WHAT THE EXERCISE ASKS:
The stretch from the line with "изменилась отрасль за последние годы" through the line with "программного обеспечения в России" in the records below: write it out exactly, and nothing else.
***
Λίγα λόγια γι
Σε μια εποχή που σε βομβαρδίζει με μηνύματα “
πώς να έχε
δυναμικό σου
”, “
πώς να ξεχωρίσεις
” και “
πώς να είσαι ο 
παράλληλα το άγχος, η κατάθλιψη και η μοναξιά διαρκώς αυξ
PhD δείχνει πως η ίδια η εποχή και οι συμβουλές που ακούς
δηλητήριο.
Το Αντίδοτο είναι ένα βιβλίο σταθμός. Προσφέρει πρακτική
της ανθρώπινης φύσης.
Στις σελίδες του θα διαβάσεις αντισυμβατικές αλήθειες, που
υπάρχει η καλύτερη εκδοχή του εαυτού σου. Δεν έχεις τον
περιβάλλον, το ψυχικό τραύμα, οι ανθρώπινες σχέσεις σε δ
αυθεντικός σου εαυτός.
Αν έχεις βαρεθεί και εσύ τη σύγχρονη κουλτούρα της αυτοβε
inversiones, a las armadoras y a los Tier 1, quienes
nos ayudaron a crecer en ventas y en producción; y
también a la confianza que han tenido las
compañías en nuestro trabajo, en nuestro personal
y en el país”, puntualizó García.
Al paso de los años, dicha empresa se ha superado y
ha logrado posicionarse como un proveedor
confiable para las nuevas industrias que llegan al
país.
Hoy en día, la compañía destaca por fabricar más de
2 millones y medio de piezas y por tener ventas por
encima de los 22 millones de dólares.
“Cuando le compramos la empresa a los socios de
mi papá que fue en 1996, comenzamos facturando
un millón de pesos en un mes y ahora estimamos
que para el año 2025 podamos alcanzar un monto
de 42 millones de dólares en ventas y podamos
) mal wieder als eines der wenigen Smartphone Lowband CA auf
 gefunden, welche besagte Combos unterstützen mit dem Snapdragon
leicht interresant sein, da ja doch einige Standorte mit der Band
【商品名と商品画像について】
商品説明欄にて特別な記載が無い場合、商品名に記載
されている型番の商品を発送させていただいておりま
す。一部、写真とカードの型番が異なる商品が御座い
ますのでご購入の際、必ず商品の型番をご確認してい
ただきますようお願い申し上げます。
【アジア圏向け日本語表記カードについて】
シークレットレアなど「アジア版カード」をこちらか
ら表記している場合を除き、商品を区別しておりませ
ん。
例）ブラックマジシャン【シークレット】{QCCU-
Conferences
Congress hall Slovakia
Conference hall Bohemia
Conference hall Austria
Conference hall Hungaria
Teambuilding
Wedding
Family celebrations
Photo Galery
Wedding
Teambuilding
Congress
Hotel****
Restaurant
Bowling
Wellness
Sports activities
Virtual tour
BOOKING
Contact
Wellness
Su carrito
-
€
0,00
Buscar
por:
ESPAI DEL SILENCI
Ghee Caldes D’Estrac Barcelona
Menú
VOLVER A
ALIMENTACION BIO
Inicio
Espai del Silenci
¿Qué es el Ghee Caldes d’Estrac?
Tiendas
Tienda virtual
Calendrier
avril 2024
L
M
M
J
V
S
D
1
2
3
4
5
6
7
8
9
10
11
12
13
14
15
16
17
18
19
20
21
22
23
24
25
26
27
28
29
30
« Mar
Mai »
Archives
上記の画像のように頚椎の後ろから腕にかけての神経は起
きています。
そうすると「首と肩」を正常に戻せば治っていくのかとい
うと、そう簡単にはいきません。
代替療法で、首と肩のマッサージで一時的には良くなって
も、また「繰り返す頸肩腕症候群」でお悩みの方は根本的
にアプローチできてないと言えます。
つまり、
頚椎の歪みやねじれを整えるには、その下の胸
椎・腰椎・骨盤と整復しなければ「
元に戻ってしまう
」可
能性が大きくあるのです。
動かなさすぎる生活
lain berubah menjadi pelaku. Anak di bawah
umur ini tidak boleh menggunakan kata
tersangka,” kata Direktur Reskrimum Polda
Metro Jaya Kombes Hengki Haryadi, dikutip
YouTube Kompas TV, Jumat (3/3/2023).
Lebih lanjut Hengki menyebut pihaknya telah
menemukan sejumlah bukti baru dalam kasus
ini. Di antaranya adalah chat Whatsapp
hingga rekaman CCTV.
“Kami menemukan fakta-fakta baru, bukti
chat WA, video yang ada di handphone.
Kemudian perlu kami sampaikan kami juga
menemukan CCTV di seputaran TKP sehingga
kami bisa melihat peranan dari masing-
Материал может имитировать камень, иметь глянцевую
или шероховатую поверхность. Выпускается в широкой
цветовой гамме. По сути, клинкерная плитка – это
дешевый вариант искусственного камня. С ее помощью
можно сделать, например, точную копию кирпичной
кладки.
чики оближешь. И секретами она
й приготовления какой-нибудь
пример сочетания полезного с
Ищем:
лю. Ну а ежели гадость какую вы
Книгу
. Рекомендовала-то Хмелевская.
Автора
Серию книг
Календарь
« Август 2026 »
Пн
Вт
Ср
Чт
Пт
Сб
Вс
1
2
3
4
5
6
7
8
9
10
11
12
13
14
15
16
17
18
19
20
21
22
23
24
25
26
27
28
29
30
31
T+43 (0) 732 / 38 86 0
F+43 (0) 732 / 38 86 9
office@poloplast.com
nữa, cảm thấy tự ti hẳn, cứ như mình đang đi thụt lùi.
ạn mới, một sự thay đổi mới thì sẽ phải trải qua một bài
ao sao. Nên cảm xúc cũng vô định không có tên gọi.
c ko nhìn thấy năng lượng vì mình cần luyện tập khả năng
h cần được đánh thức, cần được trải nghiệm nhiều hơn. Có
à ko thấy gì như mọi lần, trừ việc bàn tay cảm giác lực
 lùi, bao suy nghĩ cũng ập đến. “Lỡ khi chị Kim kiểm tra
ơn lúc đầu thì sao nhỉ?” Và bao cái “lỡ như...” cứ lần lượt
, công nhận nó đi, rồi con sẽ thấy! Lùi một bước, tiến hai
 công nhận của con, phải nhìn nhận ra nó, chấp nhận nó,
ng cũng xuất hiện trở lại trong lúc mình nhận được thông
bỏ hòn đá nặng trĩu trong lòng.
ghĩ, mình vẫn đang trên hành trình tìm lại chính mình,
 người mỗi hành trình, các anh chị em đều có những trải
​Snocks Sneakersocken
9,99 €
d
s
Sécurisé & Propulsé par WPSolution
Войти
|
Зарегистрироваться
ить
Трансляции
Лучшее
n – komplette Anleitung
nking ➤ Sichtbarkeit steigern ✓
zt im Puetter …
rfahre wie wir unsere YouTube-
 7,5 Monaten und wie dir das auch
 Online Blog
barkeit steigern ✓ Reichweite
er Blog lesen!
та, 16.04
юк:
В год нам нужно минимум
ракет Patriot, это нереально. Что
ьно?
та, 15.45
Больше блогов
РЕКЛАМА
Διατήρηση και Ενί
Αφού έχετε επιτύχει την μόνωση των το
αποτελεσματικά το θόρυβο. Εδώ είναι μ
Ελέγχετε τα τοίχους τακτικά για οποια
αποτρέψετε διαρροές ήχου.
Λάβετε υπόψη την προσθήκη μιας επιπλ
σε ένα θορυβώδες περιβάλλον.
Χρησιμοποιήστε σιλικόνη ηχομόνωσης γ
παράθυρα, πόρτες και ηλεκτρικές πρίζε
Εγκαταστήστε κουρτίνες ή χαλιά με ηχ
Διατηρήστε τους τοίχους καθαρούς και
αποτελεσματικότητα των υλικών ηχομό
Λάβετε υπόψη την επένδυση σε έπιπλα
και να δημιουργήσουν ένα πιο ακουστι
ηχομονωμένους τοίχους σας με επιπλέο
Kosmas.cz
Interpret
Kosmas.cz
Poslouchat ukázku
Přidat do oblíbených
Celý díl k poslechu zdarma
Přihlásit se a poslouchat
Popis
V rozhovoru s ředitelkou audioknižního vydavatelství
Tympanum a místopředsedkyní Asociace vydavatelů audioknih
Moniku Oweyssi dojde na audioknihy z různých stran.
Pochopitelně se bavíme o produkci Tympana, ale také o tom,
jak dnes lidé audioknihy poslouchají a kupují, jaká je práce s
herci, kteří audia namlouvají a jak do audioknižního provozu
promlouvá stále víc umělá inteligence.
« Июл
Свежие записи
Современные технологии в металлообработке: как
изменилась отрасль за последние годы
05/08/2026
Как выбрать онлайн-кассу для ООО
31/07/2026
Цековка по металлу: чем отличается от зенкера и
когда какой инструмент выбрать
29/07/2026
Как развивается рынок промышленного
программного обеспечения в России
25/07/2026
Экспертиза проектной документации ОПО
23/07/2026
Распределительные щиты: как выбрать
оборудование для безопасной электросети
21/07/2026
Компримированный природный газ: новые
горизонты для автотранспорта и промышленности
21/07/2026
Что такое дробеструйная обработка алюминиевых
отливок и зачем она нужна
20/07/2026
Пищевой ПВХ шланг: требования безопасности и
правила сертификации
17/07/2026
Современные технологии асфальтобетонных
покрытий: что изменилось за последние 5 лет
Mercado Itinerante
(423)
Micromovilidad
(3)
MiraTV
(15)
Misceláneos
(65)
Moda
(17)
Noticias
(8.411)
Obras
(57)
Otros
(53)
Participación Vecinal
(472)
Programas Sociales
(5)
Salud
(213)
***
TASK SOLUTION:
изменилась отрасль за последние годы
05/08/2026
Как выбрать онлайн-кассу для ООО
31/07/2026
Цековка по металлу: чем отличается от зенкера и
когда какой инструмент выбрать
29/07/2026
Как развивается рынок промышленного
программного обеспечения в России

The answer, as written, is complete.